The god of positivity that dogs Ehrenreich, and obscures negativity through society as a whole, could use a dose of death on the cross or the hanging endured by Odin or Innana. As has been suggested, it is not belief itself that needs to die but metaphorical idolatry—mistaking neatly packaged god-images for Divinity—preferring the singular (monotheistic), manageable (given the correct scripture, tribe, and social program), and either abstract (Out There) or personal (In Here) over the mysteries of complex systems with epic timeframes and species-level consequences.

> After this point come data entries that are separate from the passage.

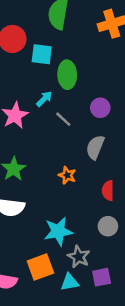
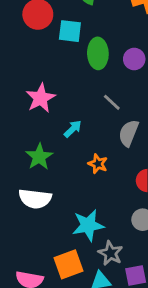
cyan arrow: (44, 99) -> (73, 129), moved
purple circle: (100, 108) -> (134, 59), moved
gray line: (63, 119) -> (112, 102), moved

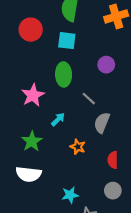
cyan square: (70, 31) -> (67, 41), moved
green ellipse: (98, 53) -> (64, 74), moved
cyan star: (88, 225) -> (70, 195), size x0.7

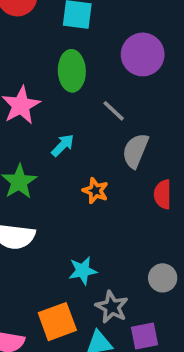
purple circle: (106, 65) -> (143, 54), size x1.5
red semicircle: (113, 160) -> (163, 194), moved
gray circle: (113, 191) -> (163, 278), moved

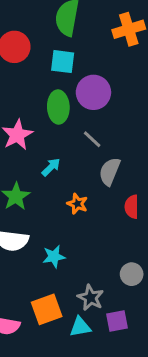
purple circle: (143, 54) -> (93, 92), moved
cyan star: (83, 271) -> (54, 257), moved

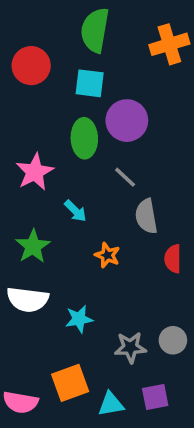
cyan arrow: (51, 167) -> (75, 211), turned 90
gray semicircle: (110, 172) -> (146, 216), turned -32
gray star: (91, 298) -> (130, 347), moved, turned -30

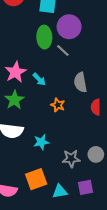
pink star: (35, 172) -> (16, 72), moved
gray line: (125, 177) -> (63, 50), moved

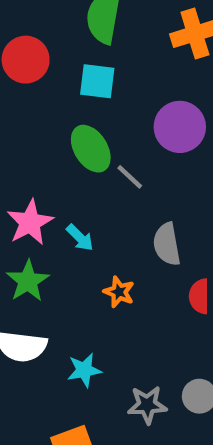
purple circle: (69, 27) -> (180, 127), moved
green ellipse: (44, 37) -> (91, 149), turned -30

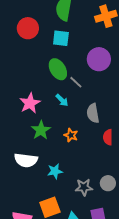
cyan arrow: (80, 238) -> (62, 100), moved
green star: (28, 281) -> (41, 130), moved

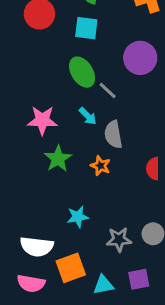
pink star: (30, 103) -> (42, 120), turned 30
gray semicircle: (93, 113) -> (113, 134), moved
white semicircle: (26, 160) -> (37, 247), moved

Evolution’s problem relates to belief in science, rather than the practice of science, and is again zombie-like, in so far as they are portrayed as being like sheep, lacking individual volition. Belief in science forwards the idea that data must be given (rather than excavated by hand) first, followed by the feeling that one holds the truth at last. This idea seems to preclude action; we must wait for permission to step out of the way of the oncoming train of mass violence and ecocide. Why not demand a new social agreement; refrain from chewing rhetorically on each other’s heads and forge an ongoing, imagination-based relationship with ignorance due to complexity? Perhaps a more depressing, blue ethic is required, keeping the certainties of death before one daily.

[i] J. Campbell and B.D. Moyers, The Power of Myth (New York: Doubleday, 1988). Pages 39-41.